大量の資材やパレットを扱う現場では、フォークリフトを使用することがあります。

フォークリフトでは、荷物の重心と爪の差し込み位置が重要です。

爪が十分に差し込まれていないと、移動中に資材が前方へ落下する可能性があります。

荷物を高く上げた状態で走行すると、車両が不安定になります。運搬時は必要以上に上げず、周囲を確認しながら低速で走行します🚧

フォークリフトの後方は、曲がる際に大きく振れます。

狭い現場では、前方だけでなく後方の接触にも注意が必要です。

歩行者と作業範囲が重なる場合は、誘導員を配置し、車両の近くへ人が入らないようにします。

クレーンや揚重機を使う判断

重量や寸法によって人力運搬が危険な場合は、クレーン、ホイスト、チェーンブロック、ウインチなどを使用します🏗️

機械を使えば安全になるとは限りません。

吊り上げる資材の重量、吊り位置、吊り具の能力、設置場所の強度などを確認する必要があります。

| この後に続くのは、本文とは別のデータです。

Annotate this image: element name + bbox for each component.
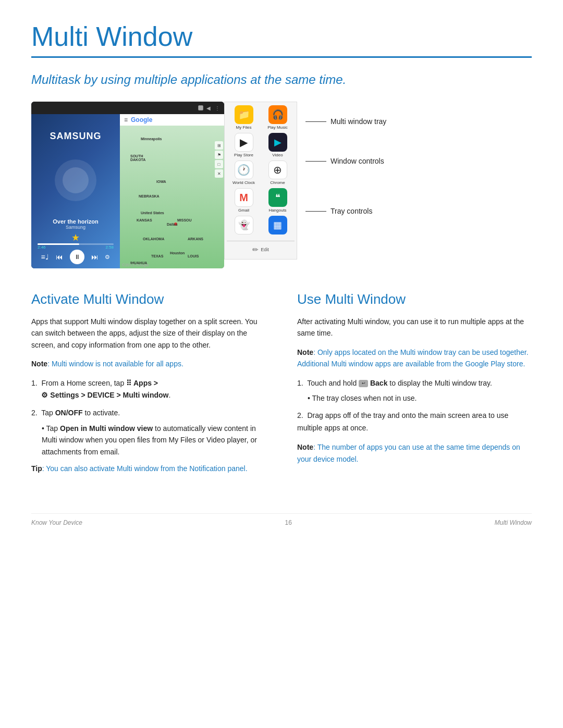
map-photo-btn[interactable]: □ [215,160,223,168]
google-logo: Google [131,116,152,124]
playmusic-label: Play Music [267,125,288,130]
map-menu-icon: ≡ [124,116,128,124]
time-total: 2:58 [105,245,114,250]
tray-app-playmusic[interactable]: 🎧 Play Music [263,105,292,130]
state-label-ks: KANSAS [137,218,152,222]
worldclock-icon: 🕐 [235,161,253,179]
activate-body: Apps that support Multi window display t… [31,316,266,351]
chrome-label: Chrome [270,180,285,185]
dallas-label: Dallas [167,223,178,226]
playlist-icon[interactable]: ≡♩ [41,253,48,261]
use-note: Note: Only apps located on the Multi win… [297,347,532,370]
tray-app-chrome[interactable]: ⊕ Chrome [263,161,292,185]
use-step-1-bullet-1: The tray closes when not in use. [308,392,532,404]
state-label-tx: TEXAS [151,254,163,258]
prev-icon[interactable]: ⏮ [56,253,63,261]
map-visual: Minneapolis SOUTHDAKOTA IOWA NEBRASKA Un… [120,126,224,268]
label-text-1: Multi window tray [331,117,386,126]
next-icon[interactable]: ⏭ [91,253,99,261]
step-2: 2. Tap ON/OFF to activate. Tap Open in M… [31,407,266,458]
status-icon-2: ◀ [206,105,212,110]
houston-label: Houston [170,251,185,255]
device-content: SAMSUNG Over the horizon Samsung ★ [31,114,224,268]
playmusic-icon: 🎧 [268,105,287,124]
page-footer: Know Your Device 16 Multi Window [31,513,532,526]
label-text-2: Window controls [331,157,384,165]
footer-center: 16 [285,519,292,526]
label-multi-window-tray: Multi window tray [305,117,386,126]
map-copyright: ©2013 Google [122,263,149,267]
progress-track [38,243,114,245]
music-controls: ≡♩ ⏮ ⏸ ⏭ ⚙ [35,250,116,264]
tray-app-gmail[interactable]: M Gmail [229,188,258,213]
playstore-label: Play Store [234,153,253,157]
activate-tip: Tip: You can also activate Multi window … [31,463,266,474]
step-2-bullets: Tap Open in Multi window view to automat… [31,423,266,458]
playstore-icon: ▶ [235,133,253,152]
misc2-icon: ▦ [268,216,287,235]
onoff-bold: ON/OFF [55,409,83,417]
use-steps: 1. Touch and hold ↩ Back to display the … [297,377,532,435]
use-heading: Use Multi Window [297,291,532,307]
map-close-btn[interactable]: ✕ [215,169,223,178]
label-line-3 [305,211,326,212]
tray-row-2: ▶ Play Store ▶ Video [227,133,295,157]
status-icon-1 [198,105,203,110]
tray-app-misc1[interactable]: 👻 [229,216,258,236]
device-top-bar: ◀ ⋮ [31,102,224,114]
gmail-label: Gmail [238,208,249,213]
tray-edit-row: ✏ Edit [227,243,295,256]
label-tray-controls: Tray controls [305,207,386,215]
label-line-1 [305,121,326,122]
worldclock-label: World Clock [232,180,255,185]
apps-bold: ⠿ Apps > ⚙ Settings > DEVICE > Multi win… [31,379,168,400]
hangouts-icon: ❝ [268,188,287,207]
video-icon: ▶ [268,133,287,152]
step-1: 1. From a Home screen, tap ⠿ Apps > ⚙ Se… [31,377,266,402]
use-note-bold: Note [297,348,313,356]
tip-bold-label: Tip [31,464,42,473]
tray-app-playstore[interactable]: ▶ Play Store [229,133,258,157]
tray-app-misc2[interactable]: ▦ [263,216,292,236]
play-pause-icon[interactable]: ⏸ [70,250,84,264]
tray-divider [227,241,295,241]
title-divider [31,56,532,58]
bottom-sections: Activate Multi Window Apps that support … [31,291,532,482]
open-multi-bold: Open in Multi window view [60,424,153,433]
tray-app-myfiles[interactable]: 📁 My Files [229,105,258,130]
song-info: Over the horizon Samsung [53,218,98,230]
diagram-labels: Multi window tray Window controls Tray c… [297,102,386,226]
gmail-icon: M [235,188,253,207]
footer-left: Know Your Device [31,519,82,526]
song-title: Over the horizon [53,218,98,225]
map-flag-btn[interactable]: ⚑ [215,151,223,159]
time-row: 2:46 2:58 [35,245,116,250]
state-label-mn: Minneapolis [141,137,162,141]
footer-right: Multi Window [495,519,532,526]
hangouts-label: Hangouts [268,208,286,213]
tray-app-video[interactable]: ▶ Video [263,133,292,157]
menu-icon[interactable]: ⚙ [105,254,110,261]
state-label-ne: NEBRASKA [139,194,160,198]
diagram-section: ◀ ⋮ SAMSUNG Over the horizon Samsung ★ [31,102,532,268]
chrome-icon: ⊕ [268,161,287,179]
state-label-us: United States [141,211,164,215]
music-panel: SAMSUNG Over the horizon Samsung ★ [31,114,120,268]
state-label-mo: MISSOU [177,218,192,222]
tray-app-hangouts[interactable]: ❝ Hangouts [263,188,292,213]
progress-bar [35,243,116,245]
map-layers-btn[interactable]: ⊞ [215,141,223,150]
use-body: After activating Multi window, you can u… [297,316,532,339]
subtitle: Multitask by using multiple applications… [31,72,532,87]
edit-label: Edit [261,247,269,252]
tray-app-worldclock[interactable]: 🕐 World Clock [229,161,258,185]
activate-steps: 1. From a Home screen, tap ⠿ Apps > ⚙ Se… [31,377,266,458]
state-label-iowa: IOWA [156,180,166,183]
step-2-bullet-1: Tap Open in Multi window view to automat… [42,423,266,458]
state-label-ok: OKLAHOMA [143,237,164,241]
map-header: ≡ Google [120,114,224,126]
use-step-1-bullets: The tray closes when not in use. [297,392,532,404]
state-label-sd: SOUTHDAKOTA [130,154,145,162]
tray-panel: 📁 My Files 🎧 Play Music ▶ Play Store ▶ V… [224,102,297,260]
label-text-3: Tray controls [331,207,372,215]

吊り荷の下には入らず、荷物が振れた場合に接触しない位置から誘導します。

長尺物や板材は風の影響を受けやすいため、屋外での揚重では風の強さにも注意します🌪️

建物内の吹き抜けや開口部から資材を上げる場合は、落下防止と立入管理を徹底します。

資材を置く技術

荷揚げでは、運ぶ技術だけでなく、安全に置く技術も重要です。

重量物の下へ手や足を入れたまま置くと、挟まれる危険があります。

資材を完全に床へ下ろしてから手を離せるよう、持ち方と姿勢を調整します。

ボードや建具などを立てて保管する場合は、倒れないように固定します。

床材やタイルなどは、施工場所ごとに数量を分け、通路を確保した状態で置きます📦

資材を高く積みすぎると、下の物を取り出しにくくなり、荷崩れの危険も高まります。

施工する職人が安全に取り出せる高さと向きを考えることが大切です。

チームワークが作業品質を高める

複数人で資材を運ぶ際は、全員が同じタイミングで動く必要があります。

誰か一人が急に持ち上げたり、方向を変えたりすると、他の作業員がバランスを崩します🤝

作業前に責任者や合図者を決め、指示を統一します。

声が聞こえにくい場所では、決められた手合図を使うこともあります。

疲れている作業員や経験の浅い作業員へ負担を集中させないよう、役割を調整します。

荷揚げ業では、個人の力よりも、全員が安全な動き方を共有することが重要です。

まとめ

荷揚げ作業では、資材の重心、形状、搬入経路、床の状態などに合わせて、持ち方や運搬方法を選ぶ必要があります。

ボード、長尺物、設備機器では、それぞれ異なる注意点があります。

腕力だけに頼らず、台車、フォークリフト、揚重機器などを適切に活用することが、安全性と作業効率の向上につながります💪

また、複数人で動く場合は、合図と役割を統一し、無理な姿勢や急な動作を避けることが重要です。

資材を傷つけず、作業員もけがをせず、必要な場所へ正確に届けることが、荷揚げ業における実践技術なのです。